There's nothing stopping you from writing freestanding C# classes or pulling in .NET libraries (assuming they are compatible with Unity's version of Mono, which seems to cover the important parts of .NET 3.5). Whenever you create a dependency on something not included by default in a Unity release deployment (ie: System.Xml
) Unity sees your using
statement, sees what members of that namespace you use and automatically bundles in the correct assemblies from the standard Mono distribution that it includes (you can also drop in your own .NET DLLs).
So long as any third party .NET code works in the .NET 3.5 subset that Unity's version of Mono supports, you can use it. Be wary of libraries that provide too much abstraction, though, or at least use them sparingly. This is game development, not enterprise software.
We do some dynamic scene construction in our Unity project, and all of the data for that is handled in pure C#, no UnityEngine
namespace references except for where it wouldn't make sense to re-implement a data type that Unity already has (ie: Vector3
). We reference System.Linq
and could use JSON.NET if we wanted (but that lib's a little fat, so we use LitJSON instead).
Is there a .net engine out there that helps me with asset loading, animations, physics, transitions, etc. with a scene editor, but allow me to plug it into a visual studio .net project?
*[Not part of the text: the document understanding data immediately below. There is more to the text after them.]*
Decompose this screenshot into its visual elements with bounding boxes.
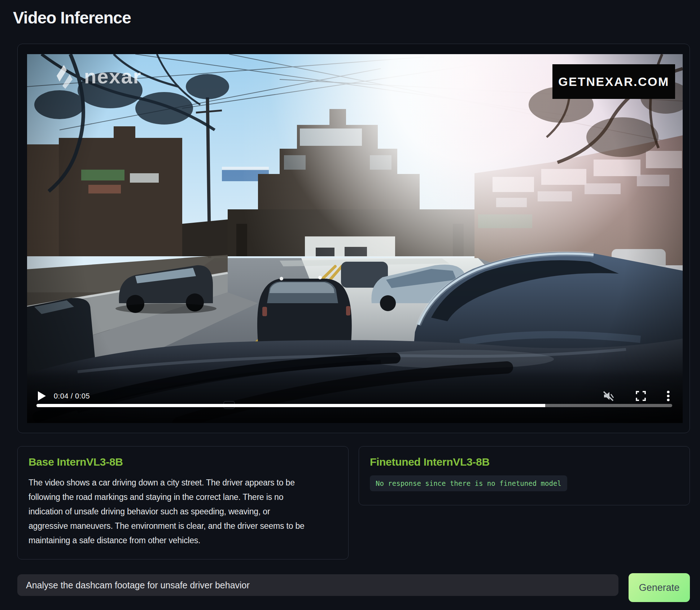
muted-speaker-icon[interactable] xyxy=(602,390,614,402)
play-icon[interactable] xyxy=(38,391,46,401)
nexar-watermark: nexar xyxy=(54,64,141,89)
nexar-watermark-text: nexar xyxy=(84,65,141,88)
fullscreen-icon[interactable] xyxy=(635,390,647,402)
kebab-menu-icon[interactable] xyxy=(664,390,673,402)
page-title: Video Inference xyxy=(13,8,131,27)
nexar-logo-icon xyxy=(54,64,78,89)
getnexar-badge-text: GETNEXAR.COM xyxy=(558,75,669,89)
base-model-response: The video shows a car driving down a cit… xyxy=(29,475,311,548)
vignette xyxy=(27,54,683,423)
finetuned-model-title: Finetuned InternVL3-8B xyxy=(370,456,679,468)
panel-finetuned-model: Finetuned InternVL3-8B No response since… xyxy=(359,446,690,505)
generate-button-label: Generate xyxy=(639,582,680,593)
panel-base-model: Base InternVL3-8B The video shows a car … xyxy=(17,446,349,559)
finetuned-model-note: No response since there is no finetuned … xyxy=(370,475,567,491)
getnexar-badge: GETNEXAR.COM xyxy=(552,64,675,99)
video-progress-fill xyxy=(36,404,545,407)
video-inference-page: { "page": { "title": "Video Inference" }… xyxy=(0,0,700,610)
time-display: 0:04 / 0:05 xyxy=(54,391,90,401)
base-model-title: Base InternVL3-8B xyxy=(29,456,337,468)
video-card: nexar GETNEXAR.COM 0:04 / 0:05 xyxy=(17,44,690,433)
dashcam-video-player[interactable]: nexar GETNEXAR.COM 0:04 / 0:05 xyxy=(27,54,683,423)
prompt-input[interactable] xyxy=(17,574,618,596)
video-progress-bar[interactable] xyxy=(36,404,672,407)
video-controls: 0:04 / 0:05 xyxy=(27,386,683,405)
generate-button[interactable]: Generate xyxy=(629,573,690,602)
dashcam-scene xyxy=(27,54,683,423)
Do you want to plug into a VS project because you really like VS and want to manage the project entirely from there, or is it that you want to use standard .NET assemblies? If you want to contain your whole project inside of Visual Studio, then your main options are things like OpenTK, SlimDX, MonoGame, or XNA and other's engines built on top of those. You'll also have do some work to build your own scene editor or integrate someone else's into your game.
I think you'll find though, that having your code and other assets exist in separate worlds can make things much simpler, especially if you bring an artist in later into the project.
If you want to step debug inside of Visual Studio instead of MonoDevelop, you can look at UnityVS.
And however you implement your backend is completely independent of your game's client code. The only mutual dependency between them should be the communication protocol.